WORK ITEM | Each line of the data below between the one containing "Jewelry for Parties" and the one containing "National Champions", both included, is to be repeated exactly. Please omit pictures.

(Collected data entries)
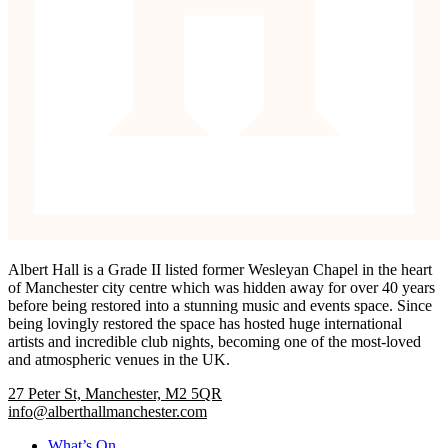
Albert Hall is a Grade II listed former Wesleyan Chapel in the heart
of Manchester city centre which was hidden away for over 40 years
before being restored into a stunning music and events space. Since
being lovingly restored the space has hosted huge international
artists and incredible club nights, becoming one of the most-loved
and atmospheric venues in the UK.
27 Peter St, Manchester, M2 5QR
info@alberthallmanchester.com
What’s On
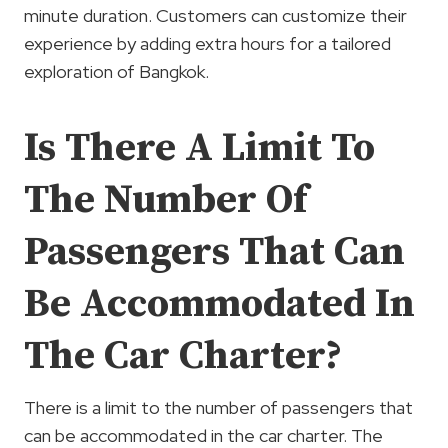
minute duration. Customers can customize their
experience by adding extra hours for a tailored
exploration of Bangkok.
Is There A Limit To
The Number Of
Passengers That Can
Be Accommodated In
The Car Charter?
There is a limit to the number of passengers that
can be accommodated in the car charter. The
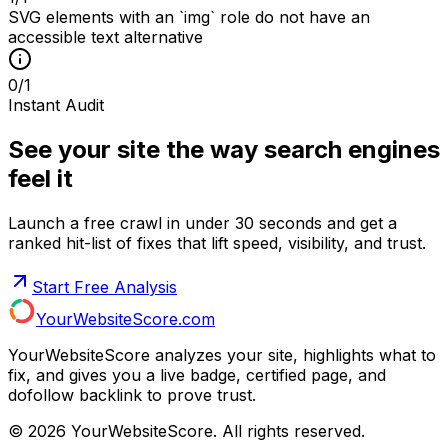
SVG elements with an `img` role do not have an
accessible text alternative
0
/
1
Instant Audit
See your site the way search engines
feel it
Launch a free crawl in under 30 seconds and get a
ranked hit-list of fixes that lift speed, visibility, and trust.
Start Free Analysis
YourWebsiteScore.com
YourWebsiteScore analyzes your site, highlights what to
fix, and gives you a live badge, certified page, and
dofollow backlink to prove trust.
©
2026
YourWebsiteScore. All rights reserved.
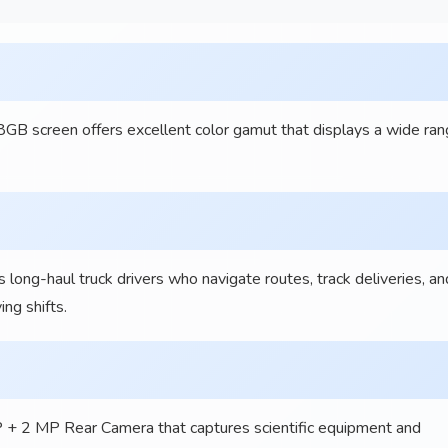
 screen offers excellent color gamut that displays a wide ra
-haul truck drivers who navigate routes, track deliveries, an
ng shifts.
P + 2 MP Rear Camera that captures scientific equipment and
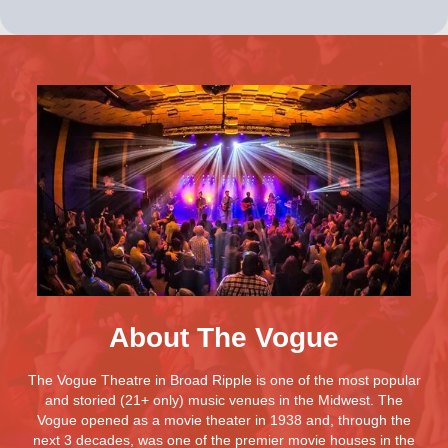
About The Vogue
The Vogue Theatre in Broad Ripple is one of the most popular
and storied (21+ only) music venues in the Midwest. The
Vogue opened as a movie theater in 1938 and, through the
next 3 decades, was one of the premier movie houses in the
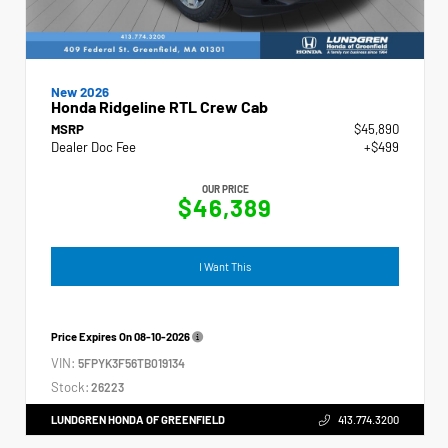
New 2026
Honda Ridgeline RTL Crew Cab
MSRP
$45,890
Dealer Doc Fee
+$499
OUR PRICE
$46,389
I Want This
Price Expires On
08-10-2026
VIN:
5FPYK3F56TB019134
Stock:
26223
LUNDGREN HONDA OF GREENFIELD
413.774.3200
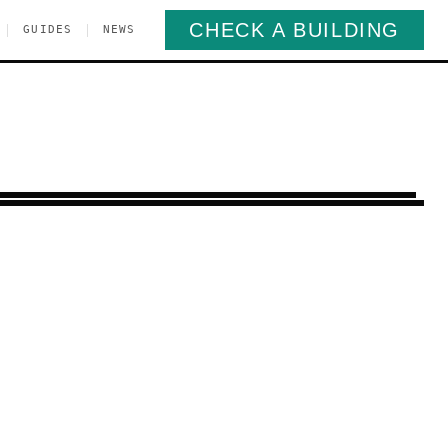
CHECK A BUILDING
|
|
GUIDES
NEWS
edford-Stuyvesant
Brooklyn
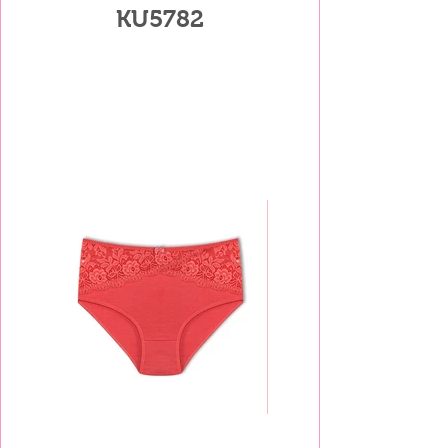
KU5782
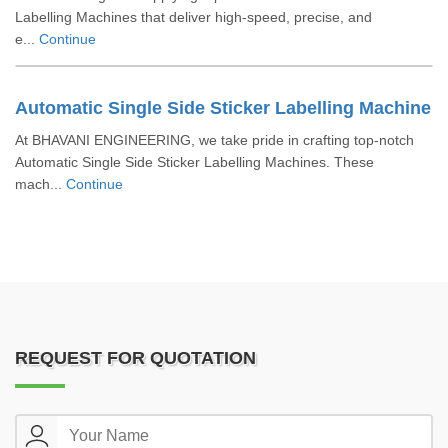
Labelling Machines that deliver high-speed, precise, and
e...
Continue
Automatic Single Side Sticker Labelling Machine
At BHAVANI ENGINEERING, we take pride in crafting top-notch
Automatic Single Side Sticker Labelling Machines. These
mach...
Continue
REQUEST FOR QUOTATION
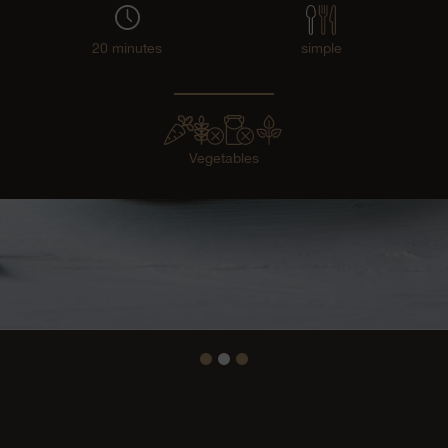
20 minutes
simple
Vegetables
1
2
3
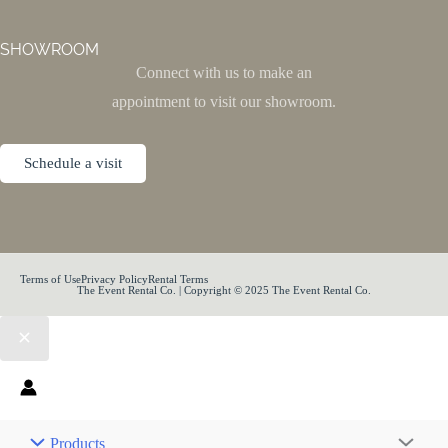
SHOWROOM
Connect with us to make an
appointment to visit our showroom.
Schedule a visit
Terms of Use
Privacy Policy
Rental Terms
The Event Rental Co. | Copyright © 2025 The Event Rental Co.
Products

---

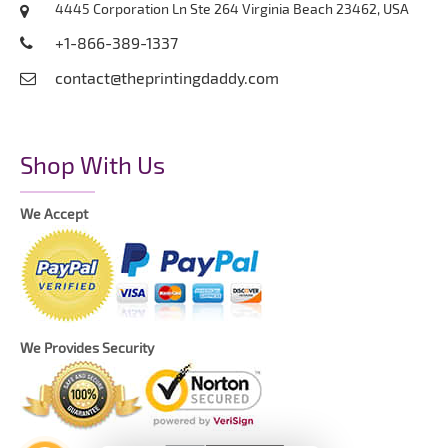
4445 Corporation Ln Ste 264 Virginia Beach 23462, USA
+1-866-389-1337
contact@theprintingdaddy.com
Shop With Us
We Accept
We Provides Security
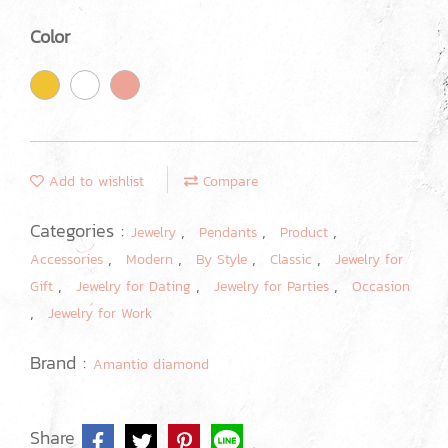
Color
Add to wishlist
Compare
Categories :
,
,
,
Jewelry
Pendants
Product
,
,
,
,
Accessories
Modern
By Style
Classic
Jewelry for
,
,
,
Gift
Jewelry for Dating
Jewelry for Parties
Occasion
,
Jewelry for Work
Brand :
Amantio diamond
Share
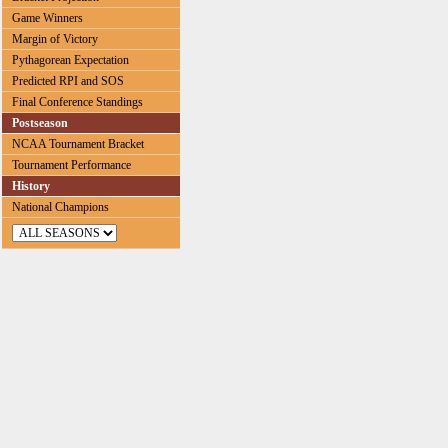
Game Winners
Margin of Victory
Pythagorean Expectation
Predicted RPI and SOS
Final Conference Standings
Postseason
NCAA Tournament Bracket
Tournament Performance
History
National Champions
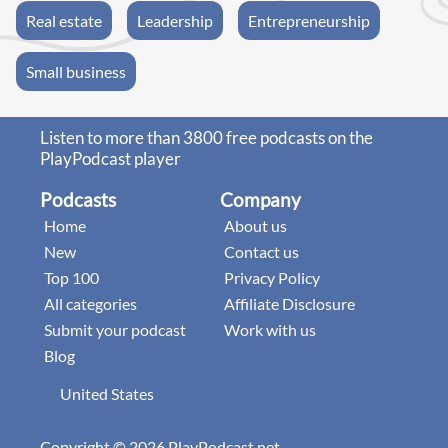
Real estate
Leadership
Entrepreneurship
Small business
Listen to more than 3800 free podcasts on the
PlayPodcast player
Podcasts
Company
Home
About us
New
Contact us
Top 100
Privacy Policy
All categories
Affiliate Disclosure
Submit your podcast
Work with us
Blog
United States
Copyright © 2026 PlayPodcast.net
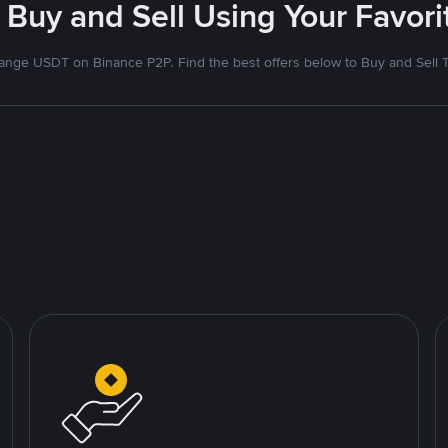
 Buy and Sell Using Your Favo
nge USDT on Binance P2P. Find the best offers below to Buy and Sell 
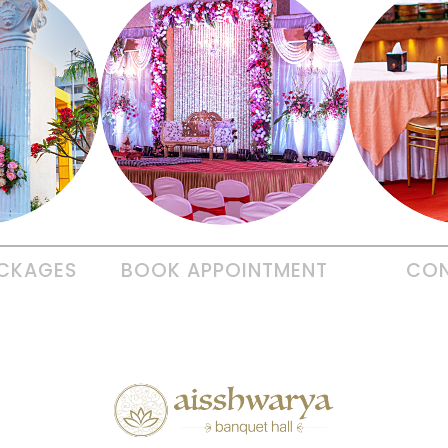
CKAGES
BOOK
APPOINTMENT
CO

* * *

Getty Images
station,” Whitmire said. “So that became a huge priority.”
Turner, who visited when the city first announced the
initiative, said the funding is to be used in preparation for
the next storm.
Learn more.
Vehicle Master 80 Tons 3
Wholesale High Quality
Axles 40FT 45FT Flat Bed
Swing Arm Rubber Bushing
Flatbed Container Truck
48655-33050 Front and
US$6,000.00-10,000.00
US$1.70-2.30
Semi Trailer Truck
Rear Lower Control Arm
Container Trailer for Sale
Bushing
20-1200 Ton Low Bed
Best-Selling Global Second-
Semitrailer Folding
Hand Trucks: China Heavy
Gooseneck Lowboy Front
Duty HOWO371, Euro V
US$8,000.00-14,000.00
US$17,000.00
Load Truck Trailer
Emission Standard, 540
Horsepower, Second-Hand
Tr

THE COMPLETED TASK |
Jewelry for Parties
Occasion
,
Jewelry for Work
Brand :
Amantio diamond
Share
Game Winners
Margin of Victory
Pythagorean Expectation
Predicted RPI and SOS
Final Conference Standings
Postseason
NCAA Tournament Bracket
Tournament Performance
History
National Champions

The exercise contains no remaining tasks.